* [Exercise aim] Go to the line that contains "18 Ocak 2026-00:11", then write out that line and all that follow to the end of the listing, exactly and without pictures.

* [Records for this exercise]
= = = =

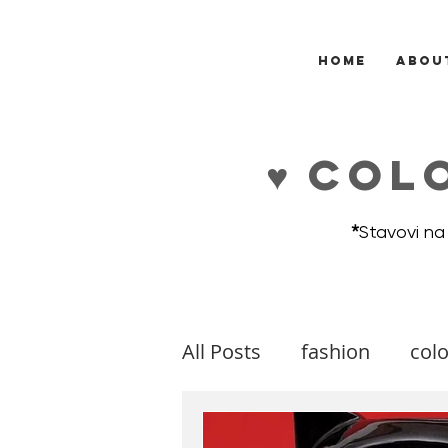
HOME
ABOU
♥ COL
*
Stavovi na
All Posts
fashion
colo
makeup
music
m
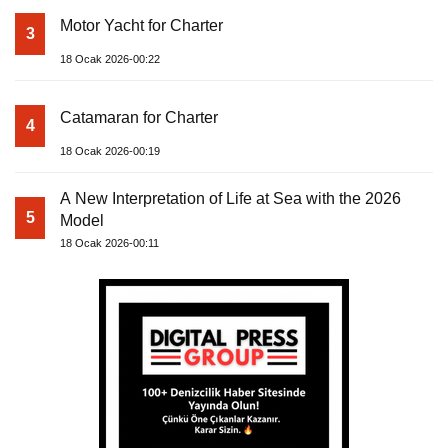
Motor Yacht for Charter
3
18 Ocak 2026-00:22
Catamaran for Charter
4
18 Ocak 2026-00:19
A New Interpretation of Life at Sea with the 2026
5
Model
18 Ocak 2026-00:11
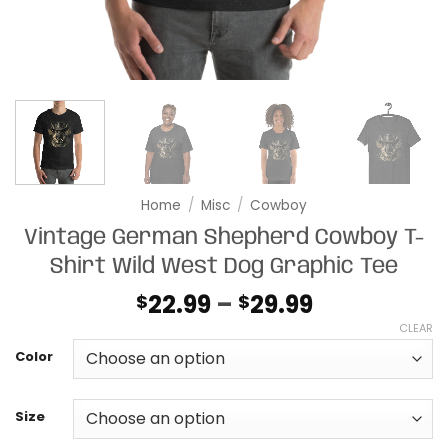
Home
/
Misc
/
Cowboy
Vintage German Shepherd Cowboy T-
Shirt Wild West Dog Graphic Tee
Price
22.99
–
29.99
$
$
range:
CLEAR
$22.99
Color
through
$29.99
Size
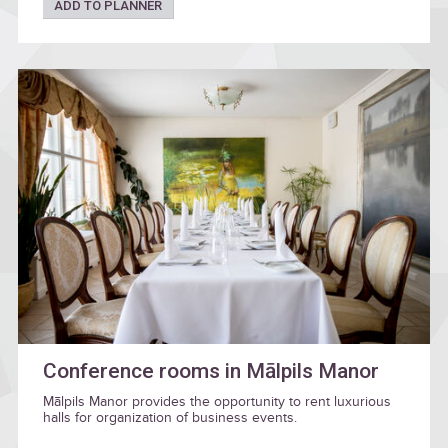
ADD TO PLANNER
Conference rooms in Mālpils Manor
Mālpils Manor provides the opportunity to rent luxurious
halls for organization of business events.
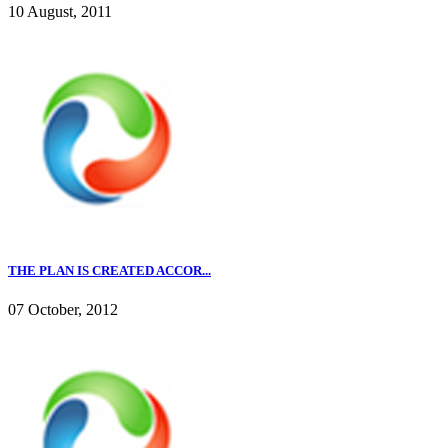
10 August, 2011
THE PLAN IS CREATED ACCOR...
07 October, 2012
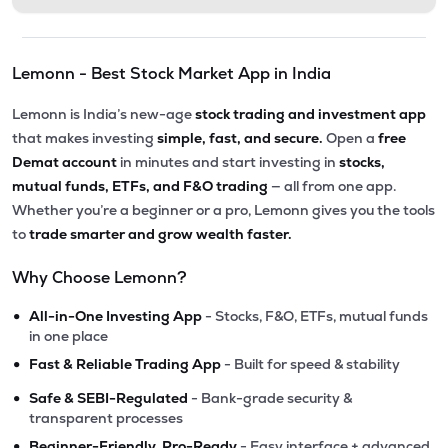
Lemonn - Best Stock Market App in India
Lemonn is India’s new-age
stock trading and investment app
that makes investing
simple, fast, and secure.
Open a
free
Demat account
in minutes and start investing in
stocks,
mutual funds, ETFs, and F&O trading
— all from one app.
Whether you’re a beginner or a pro, Lemonn gives you the tools
to
trade smarter and grow wealth faster.
Why Choose Lemonn?
•
All-in-One Investing App
- Stocks, F&O, ETFs, mutual funds
in one place
•
Fast & Reliable Trading App
- Built for speed & stability
•
Safe & SEBI-Regulated
- Bank-grade security &
transparent processes
•
Beginner-Friendly, Pro-Ready
- Easy interface + advanced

= = = =

* [Solution to this task]
18 Ocak 2026-00:11
Home
/
Misc
/
Cowboy
Vintage German Shepherd Cowboy T-
Shirt Wild West Dog Graphic Tee
Price
22.99
–
29.99
$
$
range:
CLEAR
$22.99
Color
through
$29.99
Size
ADD TO PLANNER
Conference rooms in Mālpils Manor
Mālpils Manor provides the opportunity to rent luxurious
halls for organization of business events.
10 August, 2011
THE PLAN IS CREATED ACCOR...
07 October, 2012
Lemonn - Best Stock Market App in India
Lemonn is India’s new-age
stock trading and investment app
that makes investing
simple, fast, and secure.
Open a
free
Demat account
in minutes and start investing in
stocks,
mutual funds, ETFs, and F&O trading
— all from one app.
Whether you’re a beginner or a pro, Lemonn gives you the tools
to
trade smarter and grow wealth faster.
Why Choose Lemonn?
•
All-in-One Investing App
- Stocks, F&O, ETFs, mutual funds
in one place
•
Fast & Reliable Trading App
- Built for speed & stability
•
Safe & SEBI-Regulated
- Bank-grade security &
transparent processes
•
Beginner-Friendly, Pro-Ready
- Easy interface + advanced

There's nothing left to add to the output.